Hand-to-hand combat is the principal form of combat during skirmishes between Indian Army and Chinese People's Liberation Army soldiers along the disputed Himalayan border between India and the People's Republic of China. While Chinese and Indian soldiers carry firearms, due to decades of tradition designed to reduce the possibility of an escalation, agreements disallow usage of firearms along this border. In the 2020 China–India skirmishes, hand-to-hand combat involving stones, batons, iron rods, and other makeshift weapons resulted in the deaths of over 50 soldiers on both sides over six hours of fighting.

===Military systems===
- In the Soviet Union, sambo (self-defence without weapons) began development in the 1920s for the military and secret police as a fighting system based on indigenous and foreign martial arts. It has since become a combat sport, an international style of wrestling, and foundation for many MMA fighters.
  - ARB (Army Hand-to-Hand Combat) is a Soviet martial art based on sambo that began development for the military in 1979. It has since become a popular combat sport in Russia.

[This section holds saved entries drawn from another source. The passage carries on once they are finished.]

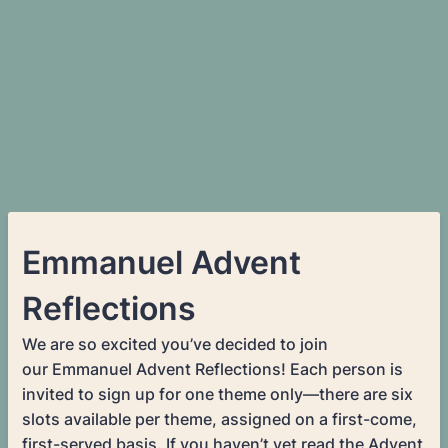
Emmanuel Advent
Reflections
We are so excited you’ve decided to join
our Emmanuel Advent Reflections! Each person is
invited to sign up for one theme only—there are six
slots available per theme, assigned on a first-come,
first-served basis. If you haven’t yet read the Advent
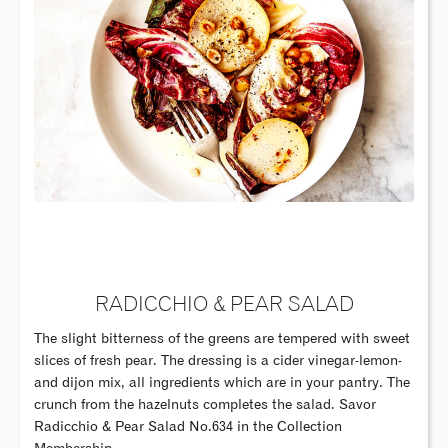
RADICCHIO & PEAR SALAD
The slight bitterness of the greens are tempered with sweet
slices of fresh pear. The dressing is a cider vinegar-lemon-
and dijon mix, all ingredients which are in your pantry. The
crunch from the hazelnuts completes the salad. Savor
Radicchio & Pear Salad No.634 in the Collection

- Krav Maga is an Israeli martial art that was used by Zionist paramilitary groups and subsequently adopted by the Israeli military when it was founded in 1948.
- Jieitaikakutōjutsu is a military self-defence and fighting system developed for JSDF personnel. The system primarily consists of hand-to-hand combat, bayonet and knife fighting principles.
- In 2002, the U.S. Army adopted the Modern Army Combatives (MAC) hand-to-hand combat training program with the publishing of U.S. Army field manual (FM 3-25.150) and the establishment of the U.S. Army Combatives School at Ft Benning, Georgia.
  - The U.S. Air Force adopted MAC as its hand-to-hand combat system in early 2008.

- In the U.S. Marine Corps, Marine Corps Martial Arts Program (MCMAP) replaced the Marine Corps LINE combat system in 2002. Each Marine keeps a record book that records their training, and a colored belt system (tan, gray, green, brown, and black in order of precedence) is used to denote experience and skill level, similar to many Asian martial arts.
==Federation==
The International Federation for Hand-to-Hand-Fighting (HSIF) was founded in 2006 in Moscow.